The jokes
I went to the store and bought Minecraft Java Edition.
I found a village, burned it down, and then I went home and played Minecraft.
Orphans
The “F” in orphan stands for family.
Why can’t an orphan use an iPhone?
Because the home button does not work.
What happened when the man died? Yes.
Roses are red, Violets are blue, God made me pretty, WHAT THE FRICK HAPPENED TO YOU?
I love it when your parents come round for Christmas. I just wish we couldn't hear them through the ceiling.
James Bond gives all the ladies he's met the perfect birthday gift: Chlamydia.
Soldiers, there is one thing you can be sure of: You will be at home with your families, in a jar on the mantelpiece.
5 4 3 2 1. I love the huge bright sun. 5 4 3 2 1. My life has just begun. Though Akeld and Unkown, make me feel alone, they want be dead, and off with my head, and all I said was... NO FRICKIN' HATIN' IN THESE COMMENTS! WHYYYYYYYYYYYYYYYYYYYYYY!
I'm so confused. Who is Gwen? The only Gwen I can think of is the one from Spiderman. 😂
Did you hear about the crime in the parking garage? It was wrong on so many levels.
What was the ballpoint's favorite sport? Pen-nis.
Orphans: Where are my parents?
Random person: In the bed.
Do you know why Daddy never comes back to get the milk? Because he’s the milkman.

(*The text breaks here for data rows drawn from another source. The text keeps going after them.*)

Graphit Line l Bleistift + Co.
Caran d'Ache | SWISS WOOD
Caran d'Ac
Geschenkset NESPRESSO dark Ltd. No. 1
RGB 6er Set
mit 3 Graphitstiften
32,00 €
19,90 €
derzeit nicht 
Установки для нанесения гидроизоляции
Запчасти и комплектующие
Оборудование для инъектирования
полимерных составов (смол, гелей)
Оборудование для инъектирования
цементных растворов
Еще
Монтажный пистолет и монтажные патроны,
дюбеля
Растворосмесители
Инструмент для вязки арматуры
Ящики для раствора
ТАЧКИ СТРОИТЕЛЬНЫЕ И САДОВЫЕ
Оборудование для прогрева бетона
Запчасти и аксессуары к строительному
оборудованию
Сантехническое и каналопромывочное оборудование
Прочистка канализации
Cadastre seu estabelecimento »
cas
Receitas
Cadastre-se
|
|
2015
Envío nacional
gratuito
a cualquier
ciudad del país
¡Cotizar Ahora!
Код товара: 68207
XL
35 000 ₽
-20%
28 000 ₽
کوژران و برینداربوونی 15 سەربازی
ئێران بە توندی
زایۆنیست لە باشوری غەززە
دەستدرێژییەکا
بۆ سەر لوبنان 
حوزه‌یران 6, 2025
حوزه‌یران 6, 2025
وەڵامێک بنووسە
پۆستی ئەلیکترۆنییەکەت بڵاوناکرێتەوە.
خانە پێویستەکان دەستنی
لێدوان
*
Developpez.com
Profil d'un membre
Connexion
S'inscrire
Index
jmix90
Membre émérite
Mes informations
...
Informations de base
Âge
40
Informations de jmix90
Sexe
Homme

Why does Lincoln like Ronnie Anne?
She is the only one that calls me "lamo."
The belt broke.
Q. Why can’t you hear a pterodactyl in the bathroom?
A. Because it has a silent pee.
Who lives in a pineapple under the sea? Malaysian Airlines Flight 303!
What does a gorilla attorney study?
The law of the jungle.
A young boy walked up to his dad and asked, "Daddy, why are you banned from coming to elementary school?"
The dad calmly replies, "Because that's how I met your mother."